WILLIAM HILL SHORTLIST

A Life With No Limits: A World Champion's Journey, by Chrissie Wellington



There are some uplifting stories among the shortlist for the 2012 William Hill Sports Book of the Year, the winner of which will be revealed tomorrow, but on that score this tale of triumph over adversity arguably trumps them all.

Chrissie Wellington, four times winner of the Ironman Triathlon World Championship, world record holder, unbeaten in 13 competitive events in the most gruelling test of combined athletics disciplines, can be described quite reasonably as the toughest female athlete on the planet.

There are not many, after all, who could complete a 2.4-mile swim, an 112-mile bike ride and a 26.2-mile running marathon one after the other, let alone do so in 8hrs 18min 32sec, a staggering 32 minutes faster than the record she broke in doing so.

Yet Wellington did not run a marathon until she was 25, in London, before which she had endured an adolescence so troubled by self-doubt that she suffered from bulimia and anorexia.  The disorders felt to her to be symptomatic of weakness at the time but are not uncommon in individuals with her character -- fundamentally insecure but at the same time driven by an obsessive desire for control, achievement and the approval of others.  Far from being a weakness, they were a clue to her future strength.

Her autobiography, written with the help of Guardian journalist Michael Aylwin, is a story not only of the ordinary girl from a middle class background in Norfolk who somehow transformed herself from a civil servant to a world champion athlete but one of self-discovery she hopes can inspire others to pursue their goals with new self-belief.

She sought to explain the effect her extraordinary success had had on her own outlook on life in an interview with the Guardian's Donald McRae earlier this year.

"The times and number of victories I've managed matter less than the continual surprise I feel," she said. "It's so empowering to defy your own perceptions of what is possible and to keep on opening doors within yourself that you didn't know even existed.
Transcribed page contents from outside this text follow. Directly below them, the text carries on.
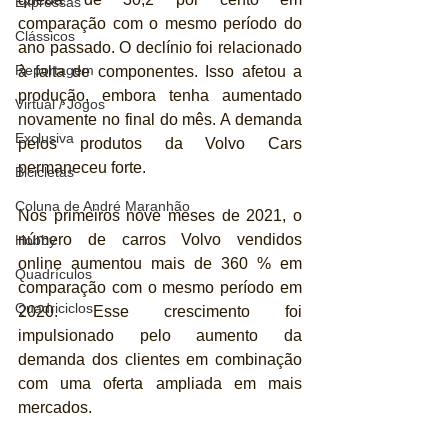
Expressas
comparação com o mesmo período do 
Clássicos
ano passado. O declínio foi relacionado 
Reportagem
à falta de componentes. Isso afetou a 
produção, embora tenha aumentado 
Virtual / Jogos
novamente no final do mês. A demanda 
Exclusiva
pelos produtos da Volvo Cars 
permaneceu forte.
Bicicletas
Coluna de André Maranhão
Nos primeiros nove meses de 2021, o 
número de carros Volvo vendidos 
Hobby
online aumentou mais de 360 % em 
Quadrículos
comparação com o mesmo período em 
Quadriciclos
2020. Esse crescimento foi 
impulsionado pelo aumento da 
demanda dos clientes em combinação 
com uma oferta ampliada em mais 
mercados.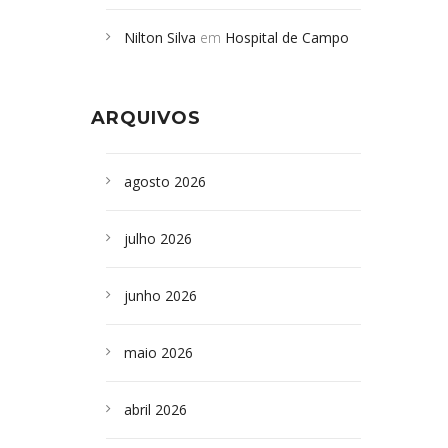
Campoformosenses mortos em
Nilton Silva
em
Hospital de Campo
desabamento em São Paulo - Revista
Formoso adquire aparelho para fazer
da Bahia
em
Campoformosenses que
exames de tomografia
morreram em desabamentos são
ARQUIVOS
sepultados em SP
agosto 2026
julho 2026
junho 2026
maio 2026
abril 2026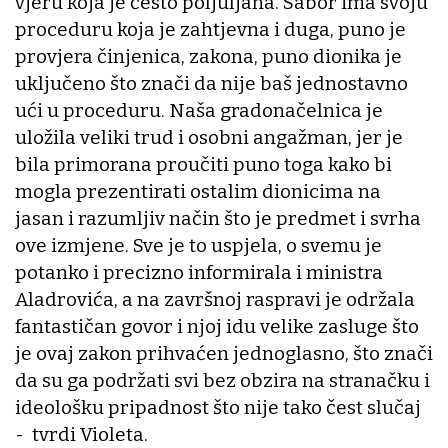
vjeru koja je često poljuljana. Sabor ima svoju
proceduru koja je zahtjevna i duga, puno je
provjera činjenica, zakona, puno dionika je
uključeno što znači da nije baš jednostavno
ući u proceduru. Naša gradonačelnica je
uložila veliki trud i osobni angažman, jer je
bila primorana proučiti puno toga kako bi
mogla prezentirati ostalim dionicima na
jasan i razumljiv način što je predmet i svrha
ove izmjene. Sve je to uspjela, o svemu je
potanko i precizno informirala i ministra
Aladrovića, a na završnoj raspravi je održala
fantastičan govor i njoj idu velike zasluge što
je ovaj zakon prihvaćen jednoglasno, što znači
da su ga podržati svi bez obzira na stranačku i
ideološku pripadnost što nije tako čest slučaj
- tvrdi Violeta.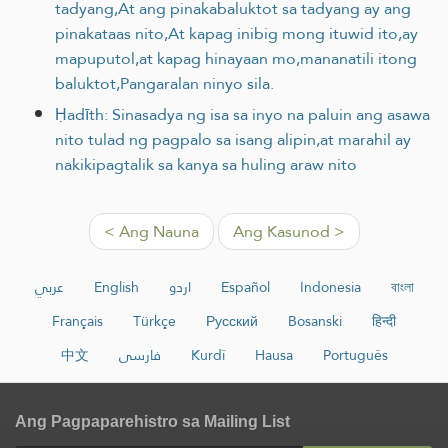
tadyang,At ang pinakabaluktot sa tadyang ay ang
pinakataas nito,At kapag inibig mong ituwid ito,ay
mapuputol,at kapag hinayaan mo,mananatili itong
baluktot,Pangaralan ninyo sila.
Ḥadīth: Sinasadya ng isa sa inyo na paluin ang asawa
nito tulad ng pagpalo sa isang alipin,at marahil ay
nakikipagtalik sa kanya sa huling araw nito
< Ang Nauna
Ang Kasunod >
عربي
English
اردو
Español
Indonesia
বাংলা
Français
Türkçe
Русский
Bosanski
हिन्दी
中文
فارسی
Kurdî
Hausa
Português
Ang Pagpaparehistro sa Mailing List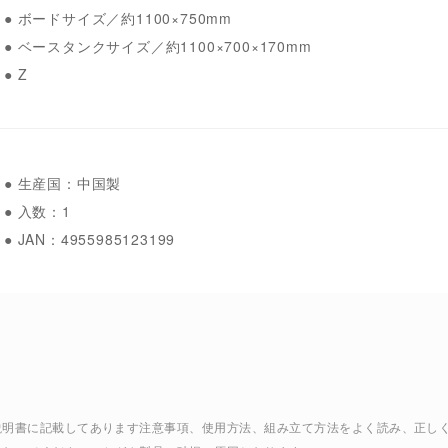
● ボードサイズ／約1100×750mm
● ベースタンクサイズ／約1100×700×170mm
● Z
● 生産国：中国製
● 入数：1
● JAN：4955985123199
扱説明書に記載してあります注意事項、使用方法、組み立て方法をよく読み、正し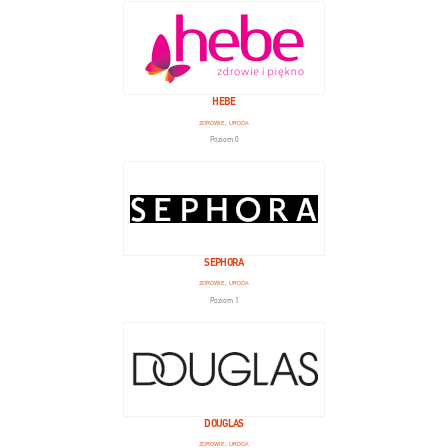
HEBE
ZDROWIE, URODA
Poziom 0
SEPHORA
ZDROWIE, URODA
Poziom 1
DOUGLAS
ZDROWIE, URODA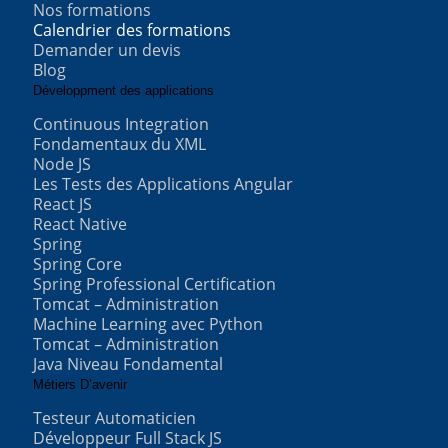
Nos formations
Calendrier des formations
Demander un devis
Blog
Développment des applications
Continuous Integration
Fondamentaux du XML
Node JS
Les Tests des Applications Angular
React JS
React Native
Spring
Spring Core
Spring Professional Certification
Tomcat – Administration
Machine Learning avec Python
Tomcat – Administration
Java Niveau Fondamental
Métiers D’avenir
Testeur Automaticien
Développeur Full Stack JS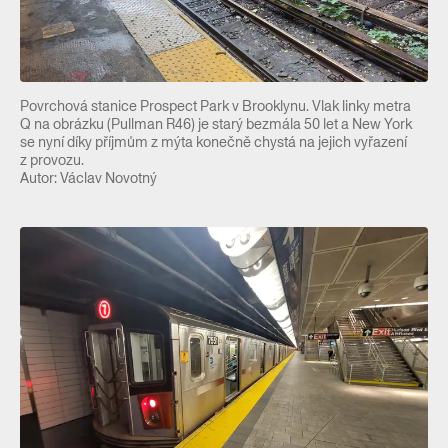
Povrchová stanice Prospect Park v Brooklynu. Vlak linky metra
Q na obrázku (Pullman R46) je starý bezmála 50 let a New York
se nyní díky příjmům z mýta konečně chystá na jejich vyřazení
z provozu.
Autor: Václav Novotný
"We all have talents that, sometimes, we never quite fulfil. We're all scared, deep down, but maybe we just need to lay it on the line and explore our abilities and just not be afraid of failing.

"When I first started in sport I did it for purely selfish reasons – to be as good as I could be. I still have that desire but the more I do it the more I realise I can do something else. Hopefully, I can show people what is possible."

A Life Without Limits, by Chrissie Wellington, is published by Constable.  For more information and to buy visit amazon.co.uk or the William Hill 2012 page at The Sports Bookshelf Shop.

The full shortlist for the 2012 award is:


  • Running With the Kenyans - Discovering the Secrets of the Fastest People on Earth, by Adharanand Finn (Faber & Faber)
  • That Near-Death Thing – Inside the TT: The World’s Most Dangerous Race, by Rick Broadbent (Orion)
  • The Secret Race – Inside the Hidden World of the Tour de France: Doping, Cover-ups, and Winning at All Costs, by Tyler Hamilton and Daniel Coyle (Bantam Press)
  • Be Careful What You Wish For, by Simon Jordan (Yellow Jersey)
  • Fibber in the Heat, by Miles Jupp (Ebury Press)
  • A Life Without Limits – A World Champion’s Journey, by Chrissie Wellington with Michael Aylwin (Constable & Robinson)
  • Shot and a Ghost: A Year in the Brutal World of Professional Squash, by James Willstrop with Rod Gilmour (James Willstrop / Rod Gilmour)


The William Hill Sports Book of the Year Award is the world's longest established and, with a top prize of £24,000, the  most valuable literary prize for sports writing.  The 2012 winner will be announced at a lunchtime reception at Waterstones Piccadilly (London), Europe’s largest bookstore, tomorrow.

This year's judging panel comprises broadcaster and writer John Inverdale; footballer and chairman of the Professional Footballers’ Association, Clarke Carlisle; broadcaster Danny Kelly; award-winning journalist Hugh McIlvanney; and columnist and author, Alyson Rudd. Chairman of the judging panel is John Gaustad, co-creator of the award and founder of the Sportspages bookshop.

More reading

James Willstrop -- Hidden star of the sport the Olympics left behind (Shot and a Ghost)
Tyler Hamilton and the Lance Armstrong scandal (The Secret Race)
A cheeky adventure turns into a cautionary tale (Fibber in the Heat)
Fatal attraction of the world's most dangerous race (That Near-Death Thing)
One man's quest to learn the secrets of the swiftest (Running With the Kenyans)
Buy a football club and lose a fortune - a chairman's tale (Be Careful What You Wish For)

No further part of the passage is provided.